Tau Networks recently announced a T64 switch fabric chipset consisting of two multi-million gate chips. The T64 scales transparently from 2.5 Gbit/sec to 640 Gbit/sec of full-duplex user bandwidth. It employs patent-pending queue management to provide up to 64 ports in a fully configured fabric, each with 64 dynamic rate flow-controllable sub-ports and 16 flexible classes of service. Each chip — containing over 34 million transistors along with custom logic and high speed I/Os — was designed using Customer Owned Tooling (COT) flow.

The product strategy depended on delivering outstanding performance and integration at one-half to one-fifth the price of competitive offerings. In order to achieve these goals, we paired the architecture with an effective in-house COT methodology that combined custom and semi-custom components.

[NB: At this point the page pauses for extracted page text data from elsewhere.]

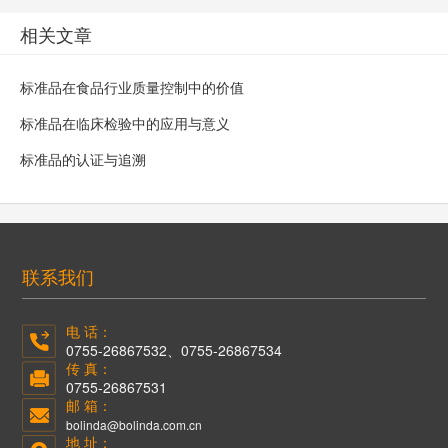
相关文章
标准品在食品行业质量控制中的价值
标准品在临床检验中的应用与意义
标准品的认证与追溯
联系我们
电 话：
0755-26867532、0755-26867534
传 真：
0755-26867531
邮 箱：
bolinda@bolinda.com.cn
地 址：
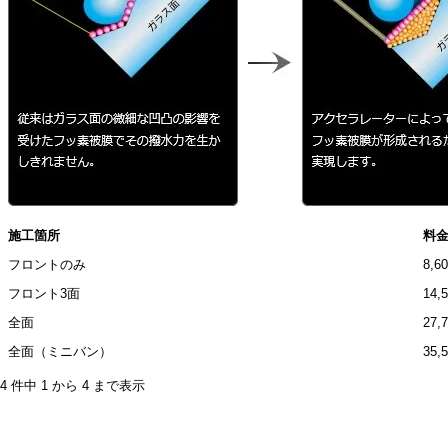
施工箇所
料
フロントのみ
8,6
フロント3面
14,
全面
27,
全面（ミニバン）
35,
4 件中 1 から 4 まで表示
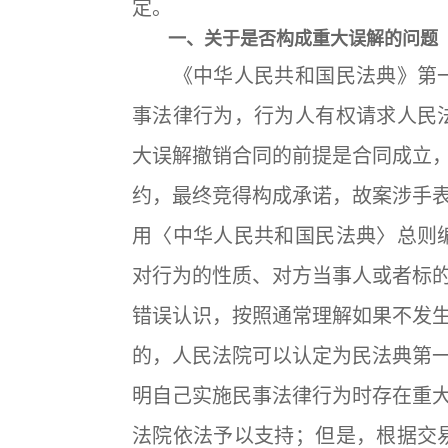
定。
一、关于是否构成重大误解的问题
《中华人民共和国民法典》第一
事法律行为，行为人有权请求人民
大误解撤销合同的前提是合同成立
约，最终竞得构成承诺，故案涉手
用〈中华人民共和国民法典〉总则
对行为的性质、对方当事人或者标
错误认识，按照通常理解如果不发
的，人民法院可以认定为民法典第
明自己实施民事法律行为时存在重
法院依法予以支持；但是，根据交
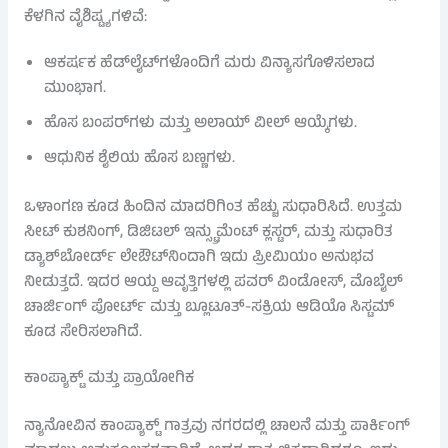
ಕೆಳಗಿನ ವೈಶಿಷ್ಟ್ಯಗಳಿವೆ:
ಆಕರ್ಷಕ ಹೆಡ್‌ಲೈಟ್‌ಗಳೊಂದಿಗೆ ಮರು ವಿನ್ಯಾಸಗೊಳಿಸಲಾದ
ಮುಂಭಾಗ.
ಹೊಸ ಬಂಪರ್‌ಗಳು ಮತ್ತು ಅಲಾಯ್ ವೀಲ್ ಆಯ್ಕೆಗಳು.
ಆಧುನಿಕ ಶೈಲಿಯ ಹೊಸ ಬಣ್ಣಗಳು.
ಒಳಾಂಗಣ ಕೂಡ ಹಿಂದಿನ ಮಾದರಿಗಿಂತ ಹೆಚ್ಚು ಸುಧಾರಿಸಿದೆ. ಉತ್ತಮ
ಸೀಟ್ ಕುಶನಿಂಗ್, ಡಿಜಿಟಲ್ ಇನ್ಸ್ಟ್ರುಮೆಂಟ್ ಕ್ಲಸ್ಟರ್, ಮತ್ತು ಸುಧಾರಿತ
ಡ್ಯಾಶ್‌ಬೋರ್ಡ್ ಲೇಔಟ್‌ನಿಂದಾಗಿ ಇದು ಪ್ರೀಮಿಯಂ ಅನುಭವ
ನೀಡುತ್ತದೆ. ಇದರ ಆಯ್ದ ಆವೃತ್ತಿಗಳಲ್ಲಿ ಪವರ್ ವಿಂಡೋಸ್, ಮೊಬೈಲ್
ಚಾರ್ಜಿಂಗ್ ಪೋರ್ಟ್ ಮತ್ತು ಬ್ಲೂಟೂತ್-ಸಕ್ರಿಯ ಆಡಿಯೊ ಸಿಸ್ಟಮ್‌
ಕೂಡ ಸೇರಿಸಲಾಗಿದೆ.
ಕಾಂಪ್ಯಾಕ್ಟ್ ಮತ್ತು ಪ್ರಾಯೋಗಿಕ
ನ್ಯಾನೋವಿನ ಕಾಂಪ್ಯಾಕ್ಟ್ ಗಾತ್ರವು ನಗರದಲ್ಲಿ ಚಾಲನೆ ಮತ್ತು ಪಾರ್ಕಿಂಗ್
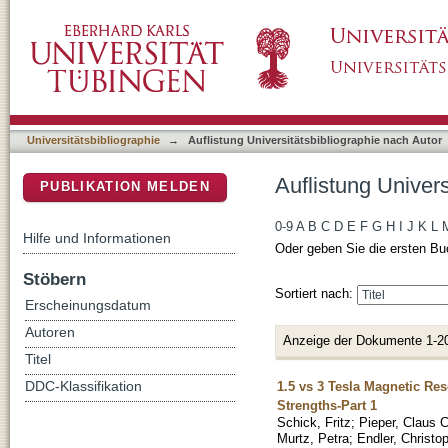
Auflistung Universitätsbibliographie nach Auto
DSpace Repositorium (Manakin basiert)
Universitätsbibliographie
→
Auflistung Universitätsbibliographie nach Autor
Auflistung Univers
PUBLIKATION MELDEN
0-9
A
B
C
D
E
F
G
H
I
J
K
L
Hilfe und Informationen
Oder geben Sie die ersten Bu
Stöbern
Sortiert nach:
Erscheinungsdatum
Autoren
Anzeige der Dokumente 1-2
Titel
1.5 vs 3 Tesla Magnetic Res
DDC-Klassifikation
Strengths-Part 1
Schick, Fritz
;
Pieper, Claus C
Murtz, Petra
;
Endler, Christo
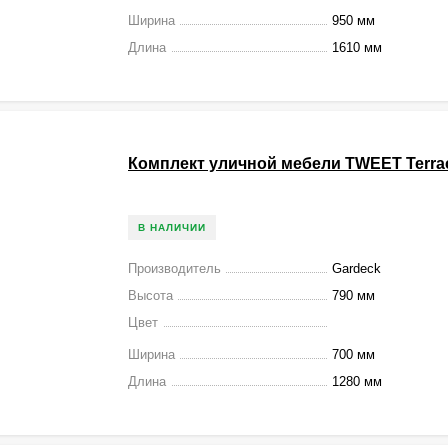
Ширина
950 мм
Длина
1610 мм
Комплект уличной мебели TWEET Terrac
В НАЛИЧИИ
Производитель
Gardeck
Высота
790 мм
Цвет
Ширина
700 мм
Длина
1280 мм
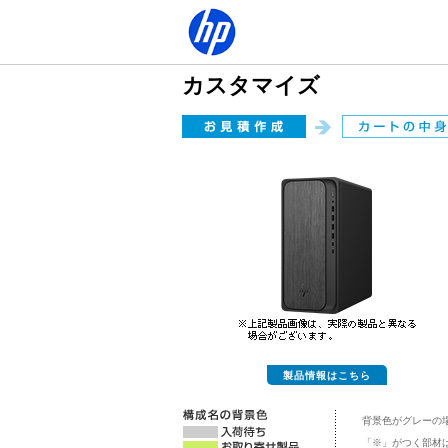
カスタマイズ
製品情報はこちら
背景色がグレーの
「※」がつく部材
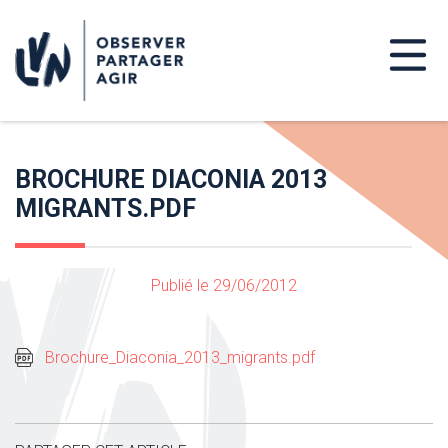
BROCHURE DIACONIA 2013
MIGRANTS.PDF
Publié le 29/06/2012
Brochure_Diaconia_2013_migrants.pdf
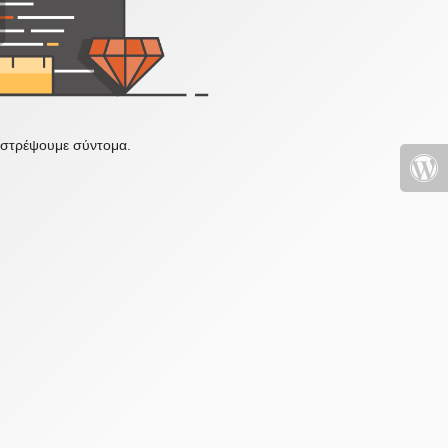
πιστρέψουμε σύντομα.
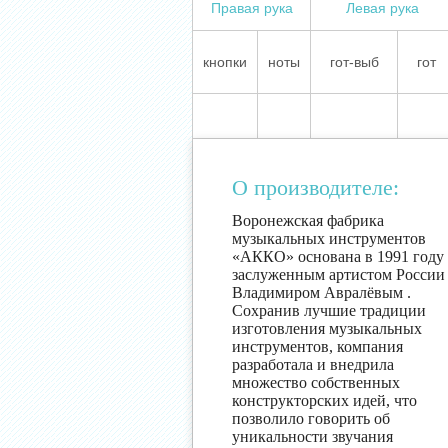
Правая рука
Левая рука
кнопки
ноты
гот-выб
гот
О производителе:
Воронежская фабрика
музыкальных инструментов
«АККО» основана в 1991 году
заслуженным артистом России
Владимиром Авралёвым .
Сохранив лучшие традиции
изготовления музыкальных
инструментов, компания
разработала и внедрила
множество собственных
конструкторских идей, что
позволило говорить об
уникальности звучания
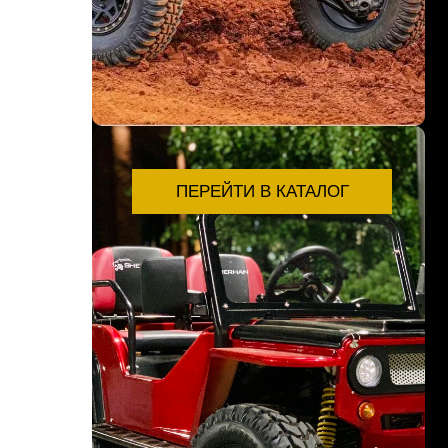
ПЕРЕЙТИ В КАТАЛОГ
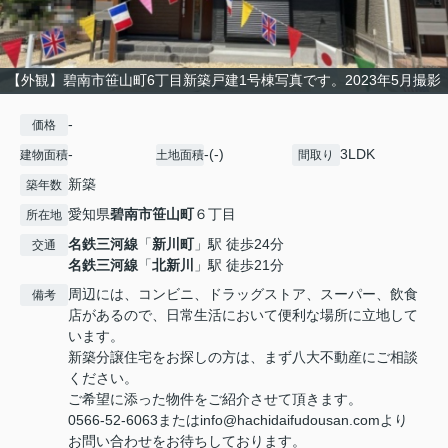
【外観】碧南市笹山町6丁目新築戸建1号棟写真です。2023年5月撮影
-
価格
-
-(-)
3LDK
建物面積
土地面積
間取り
新築
築年数
愛知県
碧南市
笹山町
６丁目
所在地
名鉄三河線
「
新川町
」駅 徒歩24分
交通
名鉄三河線
「
北新川
」駅 徒歩21分
周辺には、コンビニ、ドラッグストア、スーパー、飲食
備考
店があるので、日常生活において便利な場所に立地して
います。
新築分譲住宅をお探しの方は、まず八大不動産にご相談
ください。
ご希望に添った物件をご紹介させて頂きます。
0566-52-6063またはinfo@hachidaifudousan.comより
お問い合わせをお待ちしております。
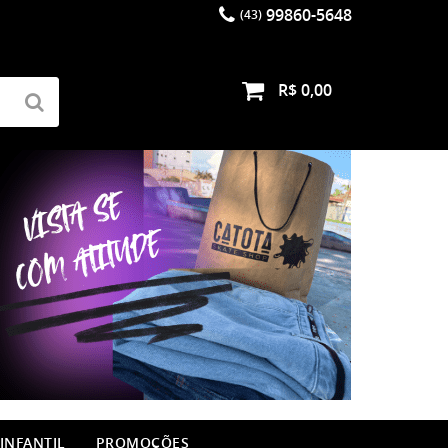
99860-5648
(43)
R$ 0,00
INFANTIL
PROMOÇÕES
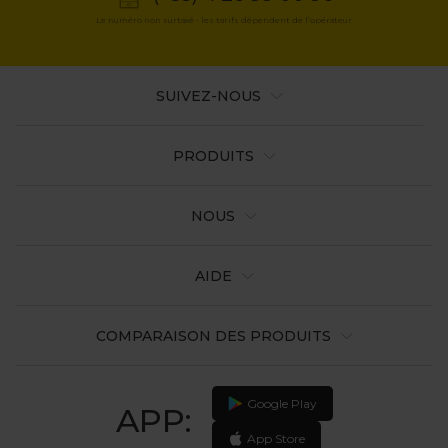
Le numéro non surtaxé - les tarifs dépendent de l’opérateur
SUIVEZ-NOUS
PRODUITS
NOUS
AIDE
COMPARAISON DES PRODUITS
Google Play
APP:
App Store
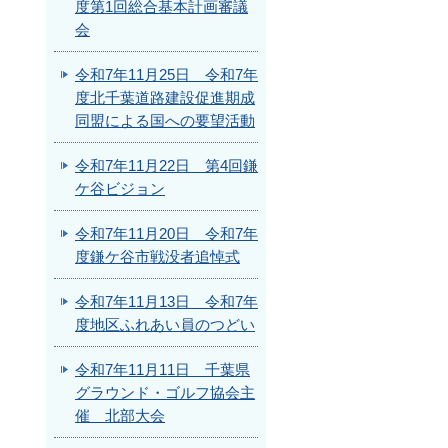
度第1回総合基本計画審議
会
令和7年11月25日 令和7年
度北千葉道路建設促進期成
同盟による国への要望活動
令和7年11月22日 第4回鎌
ケ谷ビジョン
令和7年11月20日 令和7年
度鎌ケ谷市戦没者追悼式
令和7年11月13日 令和7年
度地区ふれあい員のつどい
令和7年11月11日 千葉県
グラウンド・ゴルフ協会主
催 北部大会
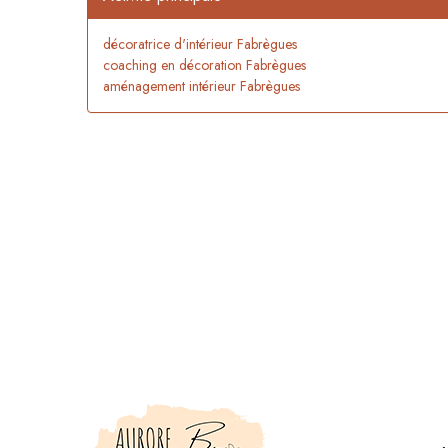
décoratrice d'intérieur Fabrègues
coaching en décoration Fabrègues
aménagement intérieur Fabrègues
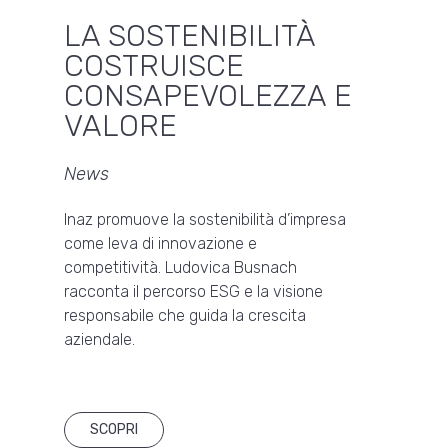
LA SOSTENIBILITÀ
COSTRUISCE
CONSAPEVOLEZZA E
VALORE
News
Inaz promuove la sostenibilità d’impresa
come leva di innovazione e
competitività. Ludovica Busnach
racconta il percorso ESG e la visione
responsabile che guida la crescita
aziendale.
SCOPRI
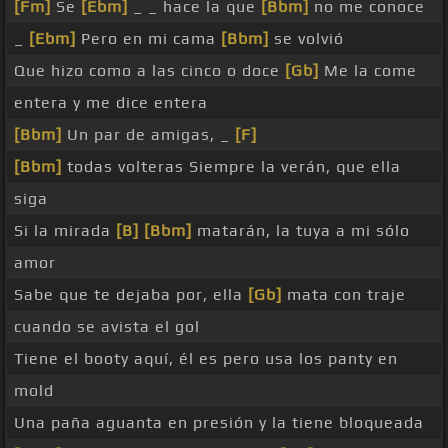
[Fm]
Se
[Ebm]
_ _ hace la que
[Bbm]
no me conoce
_
[Ebm]
Pero en mi cama
[Bbm]
se volvió
Que hizo como a las cinco o doce
[Gb]
Me la come
entera y me dice entera
[Bbm]
Un par de amigas, _
[F]
[Bbm]
todas volteras Siempre la verán, que ella
siga
Si la mirada
[B]
[Bbm]
matarán, la tuya a mi sólo
amor
Sabe que te dejaba por, ella
[Gb]
mata con traje
cuando se avista el gol
Tiene el booty aquí, él es pero usa los panty en
mold
Una paña aguanta en presión y la tiene bloqueada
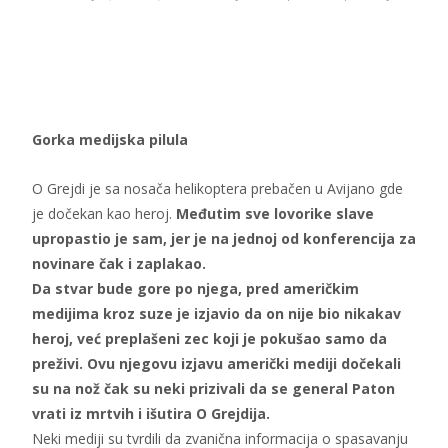
Gorka medijska pilula
O Grejdi je sa nosača helikoptera prebačen u Avijano gde
je dočekan kao heroj.
Međutim sve lovorike slave
upropastio je sam, jer je na jednoj od konferencija za
novinare čak i zaplakao.
Da stvar bude gore po njega, pred američkim
medijima kroz suze je izjavio da on nije bio nikakav
heroj, već preplašeni zec koji je pokušao samo da
preživi. Ovu njegovu izjavu američki mediji dočekali
su na nož čak su neki prizivali da se general Paton
vrati iz mrtvih i išutira O Grejdija.
Neki mediji su tvrdili da zvanična informacija o spasavanju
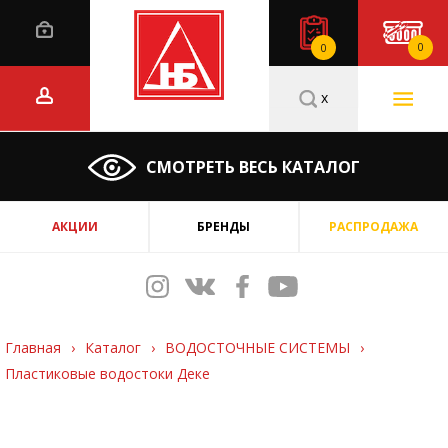
0
0
x
СМОТРЕТЬ ВЕСЬ КАТАЛОГ
АКЦИИ
БРЕНДЫ
РАСПРОДАЖА
Главная
›
Каталог
›
ВОДОСТОЧНЫЕ СИСТЕМЫ
›
Пластиковые водостоки Деке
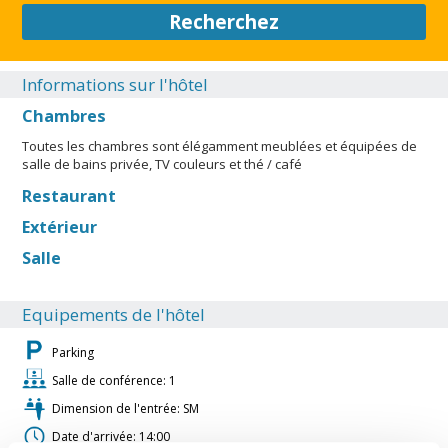
Recherchez
Informations sur l'hôtel
Chambres
Toutes les chambres sont élégamment meublées et équipées de
salle de bains privée, TV couleurs et thé / café
Restaurant
Extérieur
Salle
Equipements de l'hôtel
Parking
Salle de conférence: 1
Dimension de l'entrée: SM
Date d'arrivée: 14:00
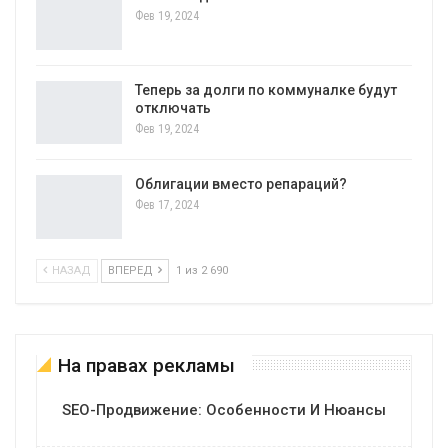
Фев 19, 2024
Теперь за долги по коммуналке будут
отключать
Фев 19, 2024
Облигации вместо репараций?
Фев 17, 2024
НАЗАД
ВПЕРЕД
1 из 2 690
На правах рекламы
SEO-Продвижение: Особенности И Нюансы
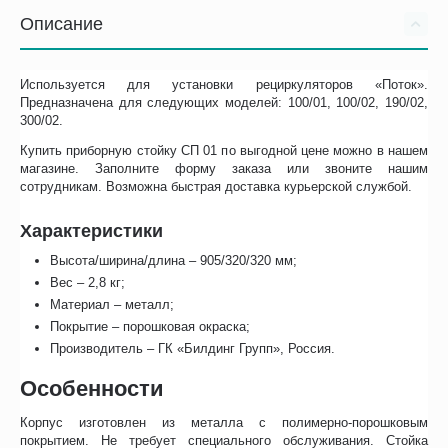
Описание
Используется для установки рециркуляторов «Поток».
Предназначена для следующих моделей: 100/01, 100/02, 190/02,
300/02.
Купить приборную стойку СП 01 по выгодной цене можно в нашем
магазине. Заполните форму заказа или звоните нашим
сотрудникам. Возможна быстрая доставка курьерской службой.
Характеристики
Высота/ширина/длина – 905/320/320 мм;
Вес – 2,8 кг;
Материал – металл;
Покрытие – порошковая окраска;
Производитель – ГК «Билдинг Групп», Россия.
Особенности
Корпус изготовлен из металла с полимерно-порошковым
покрытием. Не требует специального обслуживания. Стойка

Through extensive planning, an implementation employing carefully crafted custom blocks, num erous 3.125 GBd serdes (serializer/deserializer), and traditional place and route (P&R) logic was selected. Flip-chip packaging with true area I/Os and power was employed to meet high-speed I/O signal integrity requirements. One key example of this methodology was the implementation of the T64's scheduling algorithm employing a mix of multiple custom circuits, place and route blocks and high-density wiring.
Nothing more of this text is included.